The Lottery Ticket Hypothesis
Pre-trained networks contain "winning tickets" - subnetworks that train well on new tasks. Transfer learning finds these tickets without expensive search.
Transfer Strategies
1. Feature Extraction (Frozen Base)
Pre-trained Model New Task
┌─────────────────┐ ┌────────┐
│ Base Layers │──────▶│ New │──▶ Output
│ (Frozen) │ │ Head │
└─────────────────┘ └────────┘
- Freeze pre-trained layers
- Only train new classification head
- Best when: Target data is very limited
2. Fine-Tuning (Unfrozen Base)
Pre-trained Model New Task
┌─────────────────┐ ┌────────┐
│ Base Layers │──────▶│ New │──▶ Output
│ (Trainable) │ │ Head │
└─────────────────┘ └────────┘
- Train entire network with small learning rate
- Base layers: lr × 0.01-0.1
- Head layers: lr × 1.0
- Best when: Moderate target data available
3. Gradual Unfreezing
Progressive unfreezing from top to bottom:
Epoch 1: Train head only
Epoch 2: Unfreeze top base layer
Epoch 3: Unfreeze next layer
...
Epoch N: All layers trainable
Prevents catastrophic forgetting of pre-trained knowledge.
Domain Adaptation
When source and target distributions differ:
Discrepancy-Based Methods
Minimize distribution distance:
L = L_task + λ · MMD(source, target)
Where MMD = Maximum Mean Discrepancy.
Adversarial Methods (DANN)
Domain Adversarial Neural Network:
Features → Task Classifier (maximize)
│
└────▶ Domain Classifier (minimize via gradient reversal)

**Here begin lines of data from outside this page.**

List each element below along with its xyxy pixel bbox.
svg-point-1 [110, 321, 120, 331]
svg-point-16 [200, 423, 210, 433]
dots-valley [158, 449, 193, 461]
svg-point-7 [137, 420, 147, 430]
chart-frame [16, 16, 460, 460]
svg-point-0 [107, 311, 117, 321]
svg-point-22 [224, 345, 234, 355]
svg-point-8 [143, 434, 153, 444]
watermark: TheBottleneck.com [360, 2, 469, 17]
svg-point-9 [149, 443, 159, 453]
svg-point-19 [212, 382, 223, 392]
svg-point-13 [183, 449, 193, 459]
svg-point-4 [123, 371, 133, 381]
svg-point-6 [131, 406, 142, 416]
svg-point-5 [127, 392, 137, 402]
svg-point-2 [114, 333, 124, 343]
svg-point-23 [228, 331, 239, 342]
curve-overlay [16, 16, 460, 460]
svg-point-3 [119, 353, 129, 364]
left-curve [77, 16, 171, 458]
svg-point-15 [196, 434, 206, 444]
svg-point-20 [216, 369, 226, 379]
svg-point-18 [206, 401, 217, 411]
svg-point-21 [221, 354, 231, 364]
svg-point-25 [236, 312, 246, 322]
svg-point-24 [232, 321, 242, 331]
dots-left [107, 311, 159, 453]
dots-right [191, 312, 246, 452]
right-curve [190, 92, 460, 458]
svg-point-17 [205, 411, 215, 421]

Features become domain-invariant.
Multi-Task Learning
Learn multiple related tasks simultaneously:
Input
│
▼
┌─────────┐
│ Shared │
│ Encoder │
└────┬────┘
│
┌────┴────┐
│ │
▼ ▼
┌──────┐ ┌──────┐
│Task A│ │Task B│
│ Head │ │ Head │
└──────┘ └──────┘
Benefits:
- Improved generalization through regularization
- Data efficiency (shared representation)
- Faster training (parallel tasks)
Low-Rank Adaptation (LoRA)
Efficient fine-tuning for large models:
Instead of updating W directly:
W' = W + ΔW
Decompose update as low-rank:
ΔW = B × A
where B ∈ ℝ^(d×r), A ∈ ℝ^(r×k), r << min(d,k)

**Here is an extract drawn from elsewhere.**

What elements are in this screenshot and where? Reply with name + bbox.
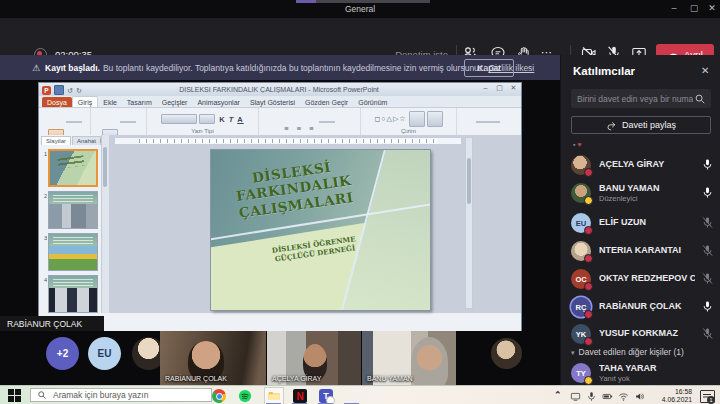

Parameters: O(r(d+k)) vs O(dk)
Example: GPT-3 (175B params) → LoRA (0.1% trainable)
Adapter Layers
Insert small trainable modules:
Original Layer: x → [Frozen Transformer] → y
With Adapter: x → [Frozen Transformer] → [Adapter] → y + x
↓
Down → ReLU → Up
(d→r) (r→d)
Only adapters train; base model frozen.
Knowledge Distillation
Transfer knowledge from large to small model:
Teacher (Large) Student (Small)
│ │
▼ ▼
Logits ───────────▶ Logits
│ KL │
│ Divergence │
▼ ▼
Labels ──────────────▶ Cross-Entropy
Loss:
L = α · KL(softmax(t_logits/T), softmax(s_logits/T))

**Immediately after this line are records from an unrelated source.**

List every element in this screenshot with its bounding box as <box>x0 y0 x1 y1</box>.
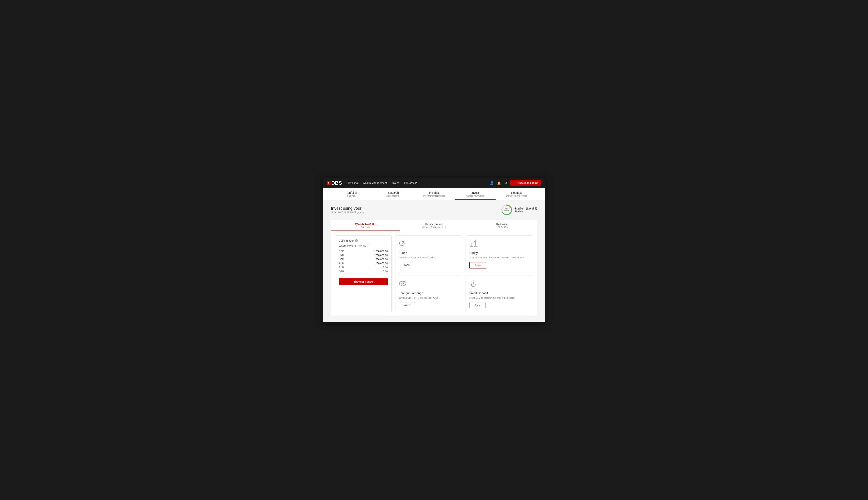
logo-area: X DBS <box>327 180 342 186</box>
equity-icon <box>469 239 529 249</box>
currency-row-hkd: HKD 1,000,000.00 <box>339 254 388 257</box>
portfolio-tabs: Wealth Portfolio S-Account Bank Accounts… <box>331 220 537 231</box>
subnav-invest-sub: Manage your Wealth <box>455 195 496 197</box>
tab-wealth-label: Wealth Portfolio <box>331 223 400 226</box>
funds-desc: Purchase and Redeem Funds Online. <box>399 256 458 259</box>
page-title: Invest using your... <box>331 206 365 211</box>
subnav-research[interactable]: Research Asian Insights <box>372 188 413 200</box>
svg-rect-7 <box>472 243 473 247</box>
nav-banking[interactable]: Banking <box>348 181 358 185</box>
logout-button[interactable]: → Proceed to Logout <box>510 180 541 186</box>
currency-gbp: GBP <box>339 270 344 273</box>
risk-update-link[interactable]: Update <box>515 210 537 213</box>
risk-circle: RiskProfile <box>501 204 513 216</box>
fixed-deposit-card: $ Fixed Deposit Place SGD and foreign cu… <box>466 275 533 312</box>
funds-card: Funds Purchase and Redeem Funds Online. … <box>395 235 462 272</box>
forex-icon: $ € <box>399 280 458 289</box>
currency-eur: EUR <box>339 266 344 269</box>
svg-text:$: $ <box>472 284 474 286</box>
subnav-research-label: Research <box>372 191 413 194</box>
subnav-research-sub: Asian Insights <box>372 195 413 197</box>
equity-card: Equity Trade and monitor shares online i… <box>466 235 533 272</box>
info-icon[interactable]: i <box>355 239 358 242</box>
fixed-deposit-title: Fixed Deposit <box>469 291 529 295</box>
currency-sgd: SGD <box>339 250 344 253</box>
currency-row-gbp: GBP 0.00 <box>339 270 388 273</box>
tab-bank-sub: Current / Savings Account <box>400 226 468 228</box>
transfer-funds-button[interactable]: Transfer Funds <box>339 278 388 285</box>
subnav-portfolios-label: Portfolios <box>331 191 372 194</box>
amount-usd: 250,000.00 <box>376 258 388 261</box>
nav-links: Banking Wealth Management Invest digiPor… <box>348 181 490 185</box>
subnav-portfolios[interactable]: Portfolios Summary <box>331 188 372 200</box>
fixed-deposit-place-button[interactable]: Place <box>469 302 486 308</box>
svg-text:€: € <box>403 282 404 285</box>
subnav-request[interactable]: Request Statements or Services <box>496 188 537 200</box>
logo-icon: X <box>327 181 331 185</box>
bell-icon[interactable]: 🔔 <box>497 181 501 185</box>
currency-hkd: HKD <box>339 254 344 257</box>
nav-wealth[interactable]: Wealth Management <box>363 181 387 185</box>
page-subtitle: 08 Oct 2020 12:49 PM Singapore <box>331 211 365 214</box>
funds-title: Funds <box>399 251 458 254</box>
subnav-invest[interactable]: Invest Manage your Wealth <box>455 188 496 200</box>
equity-desc: Trade and monitor shares online in seven… <box>469 256 529 259</box>
nav-digiportfolio[interactable]: digiPortfolio <box>403 181 417 185</box>
nav-invest[interactable]: Invest <box>391 181 399 185</box>
settings-icon[interactable]: ⚙ <box>504 181 507 185</box>
logo-text: DBS <box>331 180 342 186</box>
tab-retirement[interactable]: Retirement CPF / SRS <box>468 220 537 231</box>
cash-title-text: Cash in Your <box>339 239 354 242</box>
fixed-deposit-icon: $ <box>469 280 529 289</box>
amount-hkd: 1,000,000.00 <box>374 254 388 257</box>
risk-level: Medium (Level 3) <box>515 207 537 210</box>
subnav-request-sub: Statements or Services <box>496 195 537 197</box>
equity-trade-button[interactable]: Trade <box>469 262 486 269</box>
tab-retirement-label: Retirement <box>468 223 537 226</box>
tab-wealth-sub: S-Account <box>331 226 400 228</box>
tab-bank-accounts[interactable]: Bank Accounts Current / Savings Account <box>400 220 468 231</box>
currency-row-sgd: SGD 1,500,000.00 <box>339 250 388 253</box>
subnav-insights-label: Insights <box>413 191 455 194</box>
svg-rect-8 <box>474 242 475 247</box>
cash-card: Cash in Your i Wealth Portfolio S-123456… <box>335 235 391 312</box>
portfolio-name: Wealth Portfolio S-123456-0 <box>339 245 388 248</box>
svg-line-5 <box>402 243 403 245</box>
amount-eur: 0.00 <box>383 266 388 269</box>
page-title-area: Invest using your... 08 Oct 2020 12:49 P… <box>331 206 365 214</box>
forex-card: $ € Foreign Exchange Buy and Sell Major … <box>395 275 462 312</box>
cash-title: Cash in Your i <box>339 239 388 242</box>
forex-invest-button[interactable]: Invest <box>399 302 415 308</box>
amount-aud: 100,000.00 <box>376 262 388 265</box>
nav-right: 👤 🔔 ⚙ → Proceed to Logout <box>490 180 541 186</box>
browser-window: X DBS Banking Wealth Management Invest d… <box>323 178 545 322</box>
currency-row-usd: USD 250,000.00 <box>339 258 388 261</box>
currency-aud: AUD <box>339 262 344 265</box>
subnav-insights[interactable]: Insights Investment Opportunities <box>413 188 455 200</box>
amount-sgd: 1,500,000.00 <box>374 250 388 253</box>
currency-row-eur: EUR 0.00 <box>339 266 388 269</box>
currency-row-aud: AUD 100,000.00 <box>339 262 388 265</box>
forex-title: Foreign Exchange <box>399 291 458 295</box>
svg-text:$: $ <box>401 282 402 285</box>
fixed-deposit-desc: Place SGD and foreign currency fixed dep… <box>469 296 529 299</box>
currency-usd: USD <box>339 258 344 261</box>
tab-wealth-portfolio[interactable]: Wealth Portfolio S-Account <box>331 220 400 231</box>
forex-desc: Buy and Sell Major Currency Pairs Online… <box>399 296 458 299</box>
subnav-portfolios-sub: Summary <box>331 195 372 197</box>
svg-rect-9 <box>476 241 477 247</box>
subnav-invest-label: Invest <box>455 191 496 194</box>
profile-icon[interactable]: 👤 <box>490 181 494 185</box>
subnav-insights-sub: Investment Opportunities <box>413 195 455 197</box>
subnav-request-label: Request <box>496 191 537 194</box>
svg-rect-6 <box>470 245 471 247</box>
funds-invest-button[interactable]: Invest <box>399 262 415 268</box>
funds-icon <box>399 239 458 249</box>
main-content: Invest using your... 08 Oct 2020 12:49 P… <box>323 200 545 322</box>
risk-profile-area: RiskProfile Medium (Level 3) Update <box>501 204 537 216</box>
page-header: Invest using your... 08 Oct 2020 12:49 P… <box>331 204 537 216</box>
tab-bank-label: Bank Accounts <box>400 223 468 226</box>
logout-icon: → <box>513 182 516 184</box>
risk-text-area: Medium (Level 3) Update <box>515 207 537 213</box>
sub-nav: Portfolios Summary Research Asian Insigh… <box>323 188 545 200</box>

+ (1-α) · CE(s_logits, labels)
Temperature T smooths distributions for better transfer.
Negative Transfer
When transfer hurts performance:
Causes:
- Source and target too dissimilar
- Conflicting label spaces
- Domain shift too large
Mitigation:
- Measure domain similarity before transfer
- Use regularization to prevent forgetting
- Selective layer transfer
Best Practices
1. Choosing What to Transfer
| Target Data | Source Similarity | Strategy |
|---|---|---|
| Small | High | Feature extraction |
| Small | Low | Careful fine-tuning |
| Large | High | Full fine-tuning |
| Large | Low | Train from scratch |
2. Learning Rate Schedule
Head: lr = 1e-3
Upper layers: lr = 1e-4
Lower layers: lr = 1e-5
Discriminative fine-tuning preserves pre-trained knowledge.
3. Data Augmentation
Apply to target domain to increase effective data size:
- Image: rotation, flip, crop, color jitter
- Text: back-translation, synonym replacement
- Audio: time stretch, pitch shift, noise
Applications
| Domain | Source Task | Target Task |
|---|---|---|
| Vision | ImageNet | Medical imaging |
| NLP | Language modeling | Sentiment analysis |
| Speech | ASR pre-training | Voice commands |
| Code | General transpiler | Language-specific |
References
- Yosinski, J., et al. (2014). "How transferable are features in deep neural networks?" NeurIPS.
- Hu, E. J., et al. (2021). "LoRA: Low-Rank Adaptation of Large Language Models." arXiv.
- Houlsby, N., et al. (2019). "Parameter-Efficient Transfer Learning for NLP." ICML.
- Ganin, Y., et al. (2016). "Domain-Adversarial Training of Neural Networks." JMLR.